▶

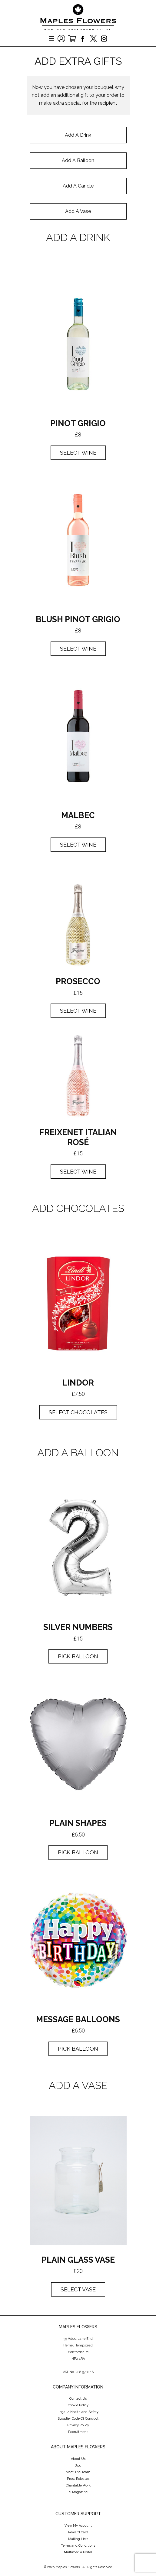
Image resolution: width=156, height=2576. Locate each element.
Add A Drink (78, 135)
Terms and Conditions (78, 2546)
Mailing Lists (78, 2539)
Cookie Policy (78, 2405)
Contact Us (78, 2399)
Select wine (78, 452)
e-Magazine (78, 2492)
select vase (78, 2289)
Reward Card (78, 2532)
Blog (78, 2465)
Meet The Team (78, 2472)
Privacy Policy (78, 2425)
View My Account (78, 2526)
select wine (78, 648)
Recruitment (78, 2432)
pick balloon (78, 1656)
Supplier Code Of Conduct (78, 2419)
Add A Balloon (78, 160)
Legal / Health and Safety (78, 2412)
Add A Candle (78, 186)
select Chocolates (78, 1412)
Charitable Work (78, 2485)
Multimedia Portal (78, 2552)
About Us (78, 2459)
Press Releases (78, 2479)
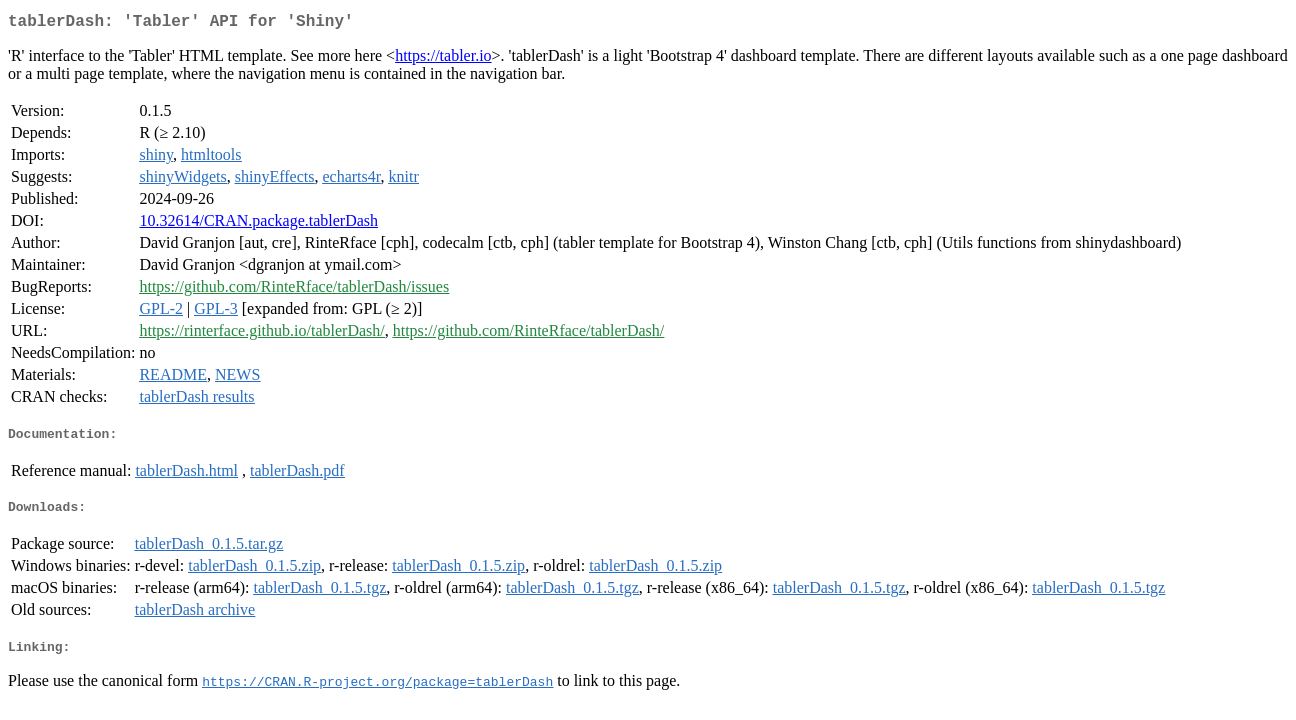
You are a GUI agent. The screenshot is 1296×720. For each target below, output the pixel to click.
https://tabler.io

◀

Instructions for the task.
Take the listing above and print it exactly, apart from the pictures.

Result for this task.
Image resolution: width=156, height=2576. Locate each element.
Add A Drink (78, 135)
Terms and Conditions (78, 2546)
Mailing Lists (78, 2539)
Cookie Policy (78, 2405)
Contact Us (78, 2399)
Select wine (78, 452)
e-Magazine (78, 2492)
select vase (78, 2289)
Reward Card (78, 2532)
Blog (78, 2465)
Meet The Team (78, 2472)
Privacy Policy (78, 2425)
View My Account (78, 2526)
select wine (78, 648)
Recruitment (78, 2432)
pick balloon (78, 1656)
Supplier Code Of Conduct (78, 2419)
Add A Balloon (78, 160)
Legal / Health and Safety (78, 2412)
Add A Candle (78, 186)
select Chocolates (78, 1412)
Charitable Work (78, 2485)
Multimedia Portal (78, 2552)
About Us (78, 2459)
Press Releases (78, 2479)
You are a GUI agent. The screenshot is 1296×720. For each target below, output the pixel to click.
https://tabler.io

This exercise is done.